# Lifts - Commercial or Home Made?



## Jim2 (Feb 3, 2012)

So what is your opinion of a router lift?
Commercial (what brand) or make one myself?
Are they "useful", "must have", "nice but", "why in the world", "why waste your money"? Or....?


----------



## Chris Curl (Feb 13, 2012)

Here is my answer:

http://www.routerforums.com/project-plans-how/33666-diy-router-table.html

It does everything I need and want, and the cost was about $20. And of course, you can mount it on any kind of surface you want.

I don't know why, buy I have a real problem paying $150 or more for an addon for a $59 router. Then again, I'm a cheap SOB.


----------



## TomE (Dec 17, 2010)

A lift is not essential to use a router table but they sure are convenient if you use the table on a regular basis.

Make one or buy one? There are several ways to make if so inclined. Check out the forums. Lots of neat ideas out there.

I bought mine, was not inclined to take the time, gather the parts and assemble a lift for a 7518 motor.

Figured cost of commerical product vs personal investment costs to be a wash.

Ended up with much nicer lift than any I could make within the capabilities of my shop. 

Mine's a Jessem master, got it as package with the 7518 motor. Great setup.


----------



## harrysin (Jan 15, 2007)

Jim2 said:


> So what is your opinion of a router lift?
> Commercial (what brand) or make one myself?
> Are they "useful", "must have", "nice but", "why in the world", "why waste your money"? Or....?


I wouldn't like to live without this simple but very effective router lift especially since replacing the Makita with a Triton TR001. A quick press on the pedal and the collet is above the table and for dowelling it sure is fast.

The last shot is an error and the ability to delete it in edit appears to be no more.


----------



## KenBee (Jan 1, 2011)

Jim2 said:


> So what is your opinion of a router lift?
> Commercial (what brand) or make one myself?
> Are they "useful", "must have", "nice but", "why in the world", "why waste your money"? Or....?


I pick door 5.


----------



## TomE (Dec 17, 2010)

Waste of money is relative.

My original table replaced a small shaper, my current motor/lift setup is a definite upgrade over the original. It provides the accuracy, dust collection and enough power to do all that the shaper did and more. 

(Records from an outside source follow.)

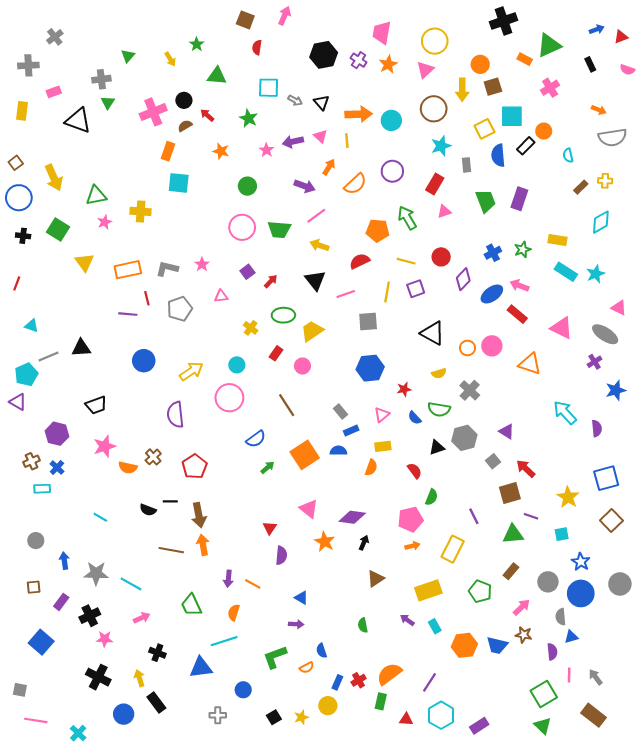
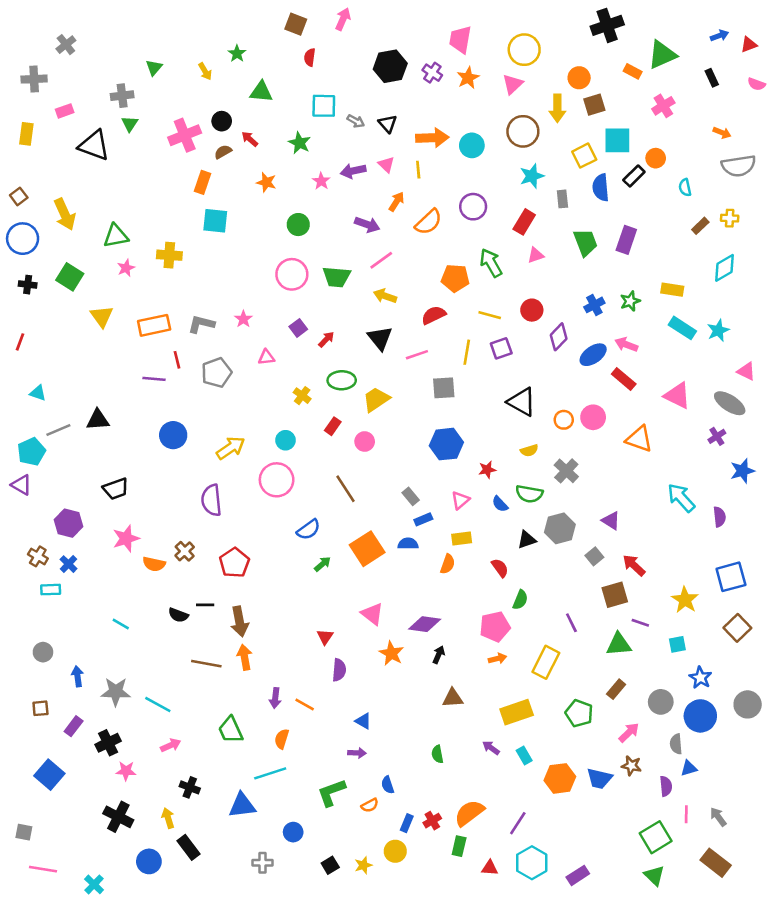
brown cross: (32, 461) -> (38, 556), turned -35
brown triangle: (375, 579) -> (453, 698), turned 30

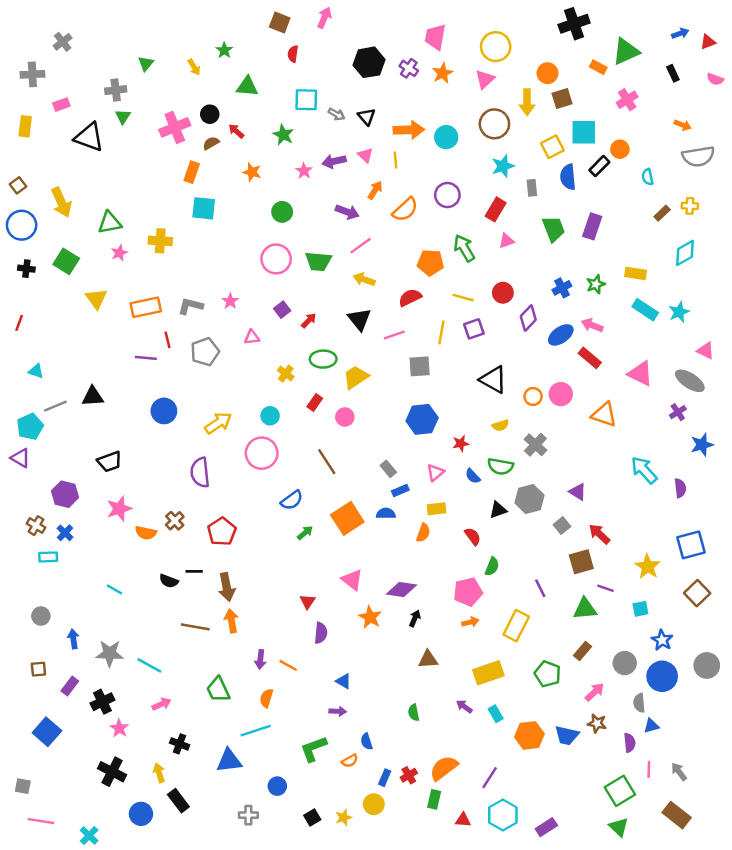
pink star: (126, 771) -> (119, 728), turned 30

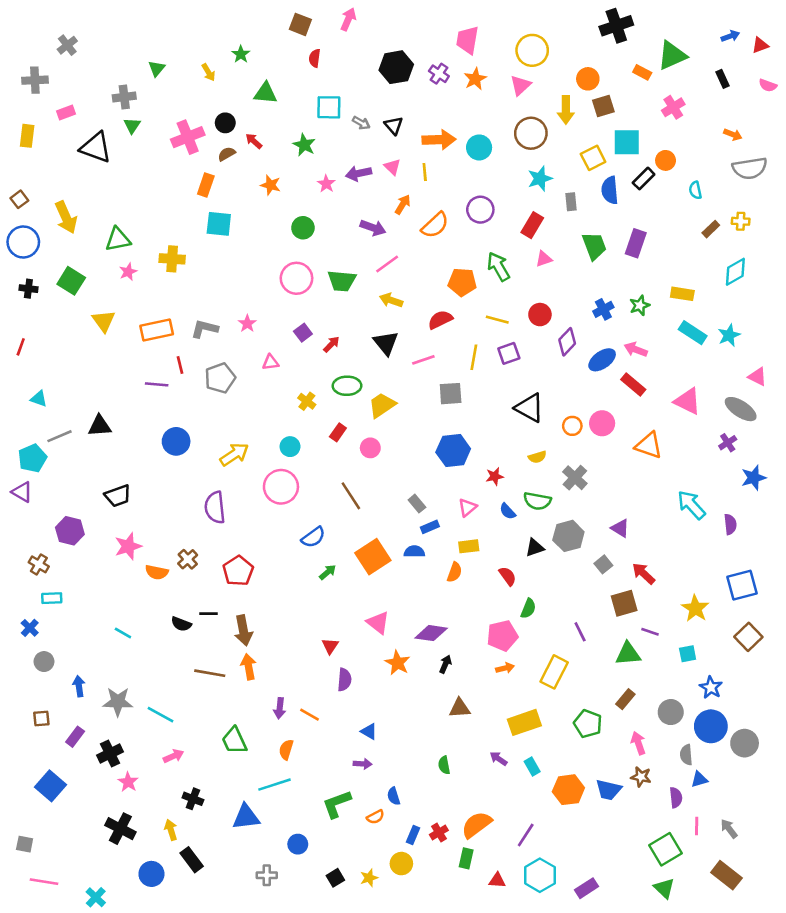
blue cross: (65, 533) -> (30, 628), moved
gray circle: (707, 665) -> (745, 743), moved
pink arrow: (595, 692) -> (638, 743), turned -65

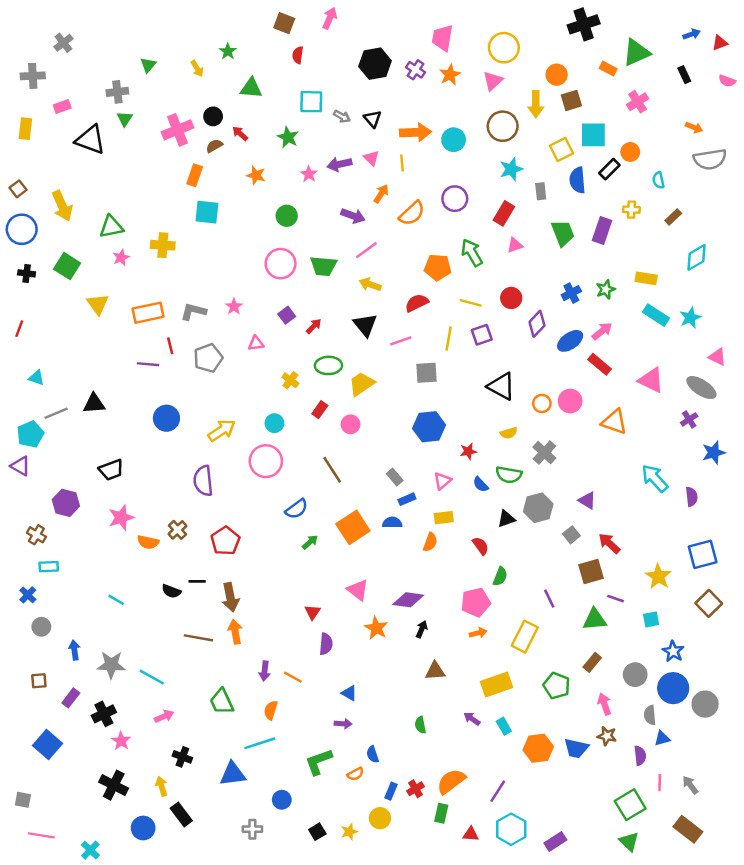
yellow cross: (741, 221) -> (631, 210), moved
pink arrow: (636, 349) -> (602, 331), turned 120

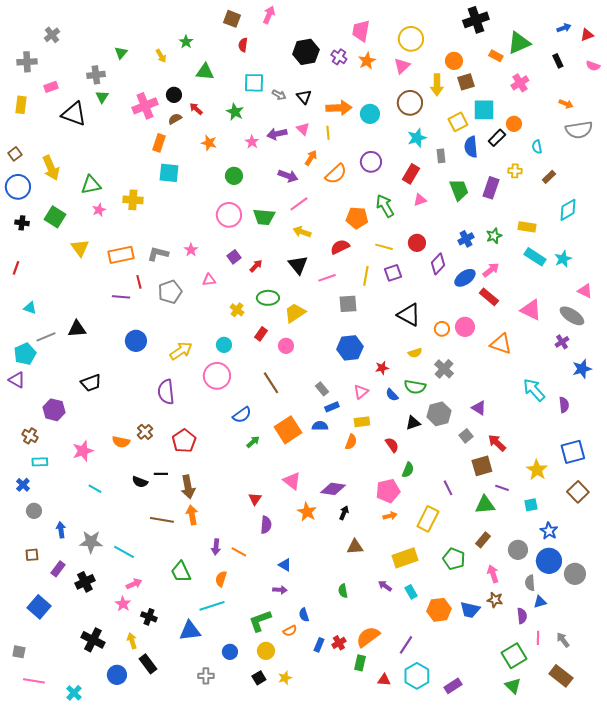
pink star: (121, 518) -> (83, 451), moved
pink star: (121, 741) -> (123, 604), moved
yellow circle: (380, 818) -> (266, 651), moved

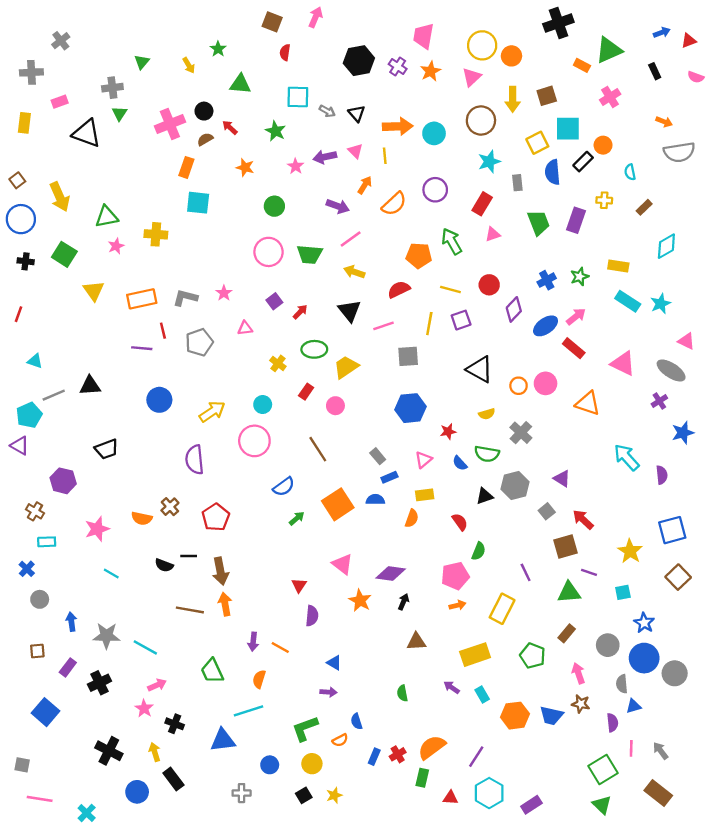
orange circle: (454, 61) -> (511, 56), moved

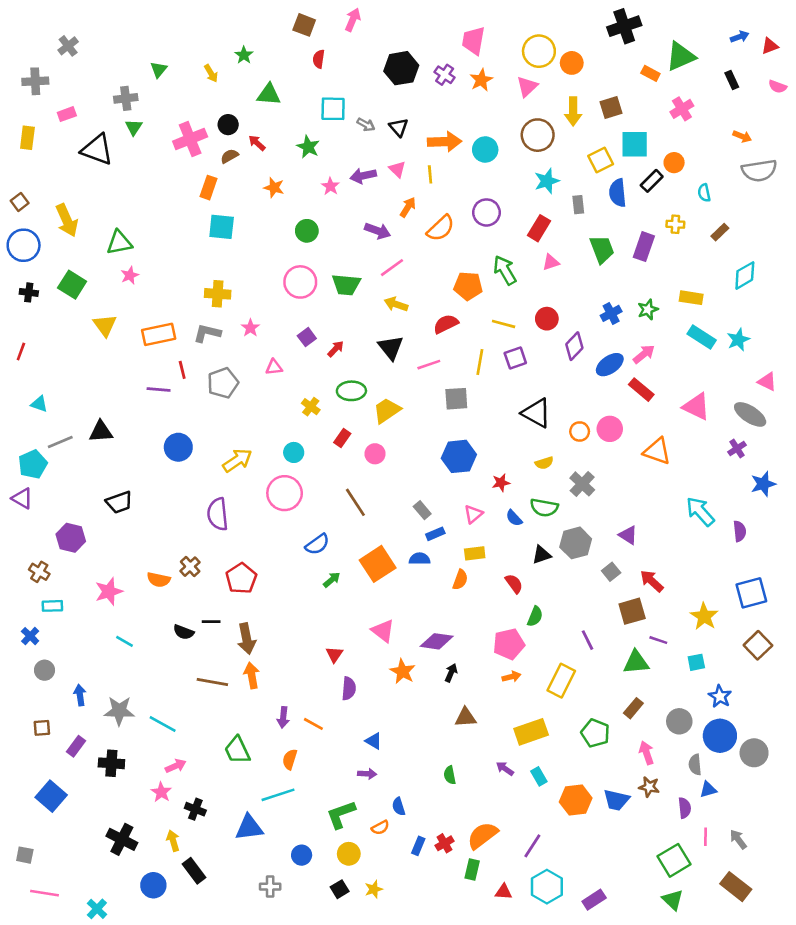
yellow cross: (156, 234) -> (218, 294), moved
black cross: (100, 683) -> (111, 763), turned 30

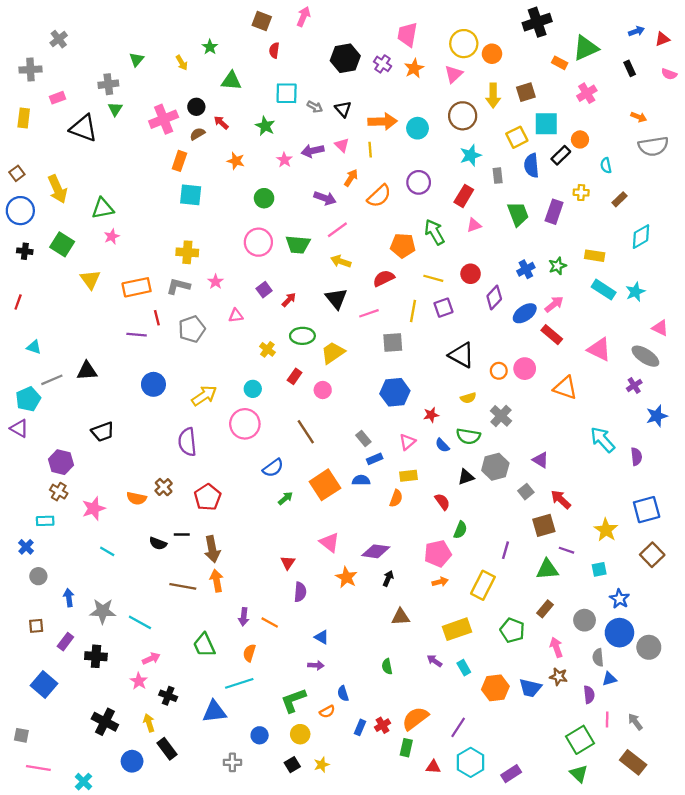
brown cross: (39, 572) -> (59, 492), moved
purple line: (587, 640) -> (506, 550), turned 42

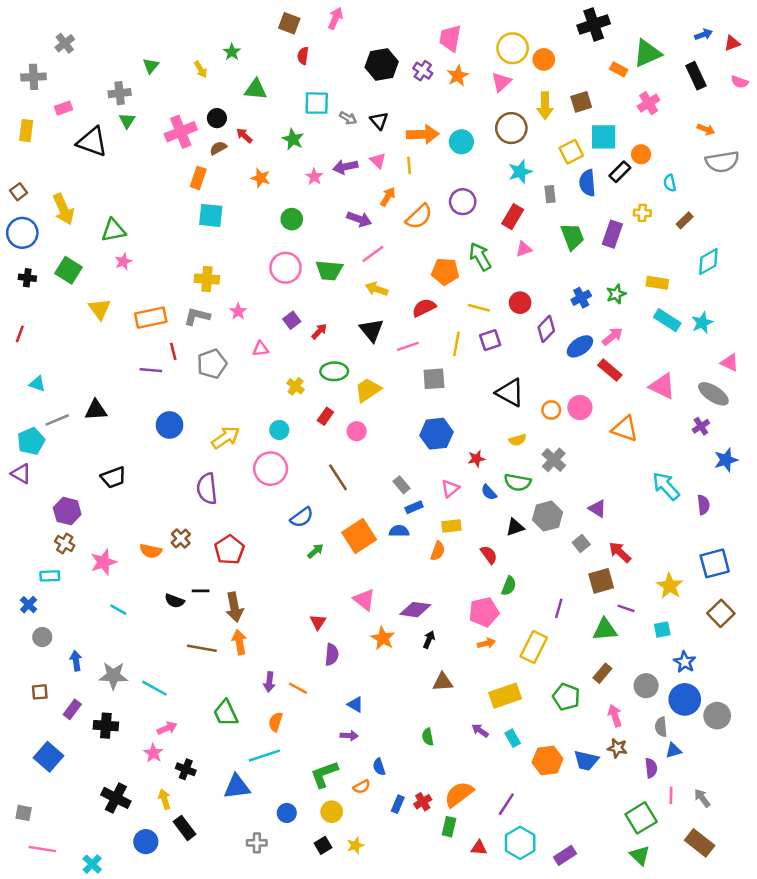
black rectangle: (630, 68) -> (696, 76), size x1.5

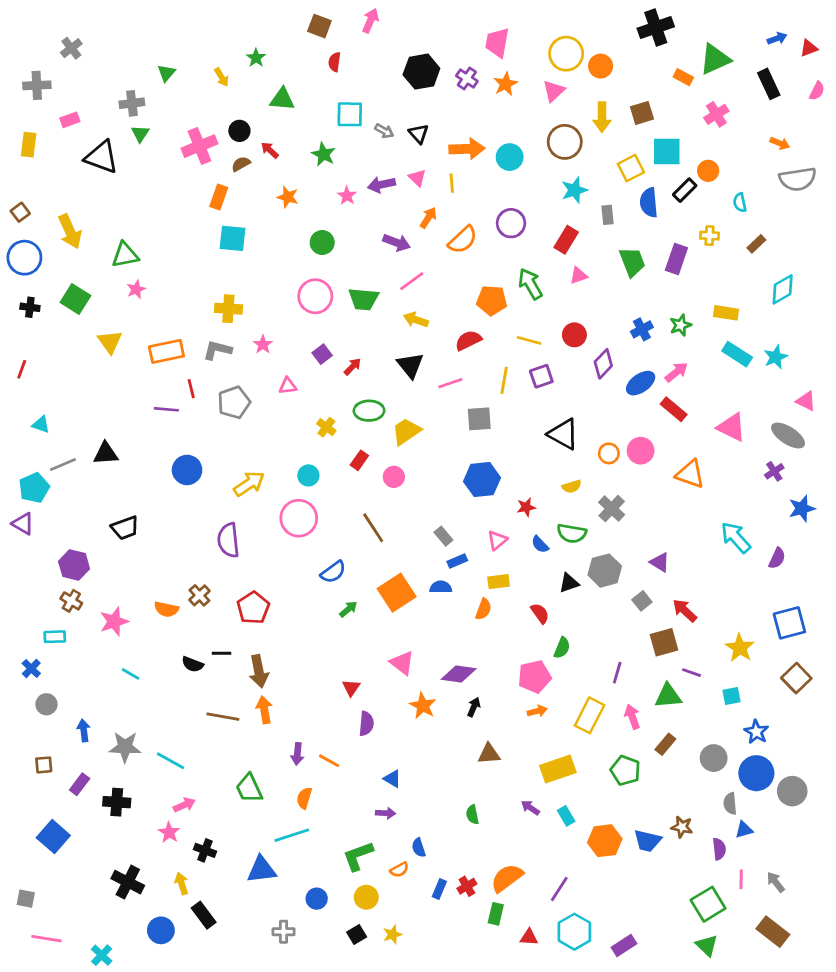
pink semicircle: (740, 82) -> (817, 91), turned -84
purple semicircle: (703, 505) -> (777, 558), turned 30
pink arrow: (615, 716) -> (632, 717), moved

The bit sets I buy for this setup can be fairly expensive but in comparison to a set of shaper cutters they are a deal. 

Too often I need to match a style for a project and nine times out of ten a router bit can be found to replicate.

Router bits can also be used hand held or in the table. (within reason)

Just one gain in production comes in when making that final cut to clean up an edge profile on a cabinet door to satisfaction. With the machine still running, I crank the bit up a tad knowing that the cut will be consistent, and since the depth change is visually monitored via the lift indicator, I know that I will not cut through into the hinge bore ruining the door.

Trashing a cabinet door costs a lot more than most suspect when it comes out of pocket.

Yeah, all of this can be done without a lift, did it for decades with a big plunger strapped to the original table.

Sure the lift/motor combo is like paying $500+ for a router but what it does for me is worth it. It stays in the table and it frees up the big plunger for on site/in shop hand held use.


----------



## bobj3 (Jan 17, 2006)

Why A Router Lift - YouTube


=


----------



## allbarknobite (Sep 15, 2011)

Check out http://www.routerforums.com/table-mounted-routing/31897-x-y-router-table-rbi-mcls.html 
for my use of the MLCS Powerlift installed on an RBI router table.
Also: 
http://www.routerforums.com/table-mounted-routing/32772-x-y-z-router-table-rbi-mlcs-igaging.html


----------



## Quillman (Aug 16, 2010)

You have east/west & north/south to contend with. The lift will manage the north/south cutter depth but not the east/west.
Comments on that here.


----------



## Slomoe (Feb 14, 2011)

I'm with Ken - waste of money - so easy to drop the motor out and change bits. I can buy a lot of bits with 200-350 bucks. bit height adjustment - I set this way photo


----------



## allbarknobite (Sep 15, 2011)

*Router lifts are defacto SOTA*

Quotes Originally Posted by Jim2


> Lifts Are:
> "useful"- for finessing cuts
> "must have"- after you used one for awhile
> "nice but"- cost money that you may need for something else
> "why in the world"- not CNC but is SOTA for router tables


The comment on buying a "lots" of bits for $300 or so, invites an answer. Most of my *USA made* bits come in at 25-45 or more dollars each, which means maybe 7 bits. Since I have accumulated close to 100 bits now, but seem to use the same 5 or 10 bits again and again, I have no plans to buy a "lot of bits". (Note! Harbor Freight can sell you carbide bits for about $3-4 if you like to collect them).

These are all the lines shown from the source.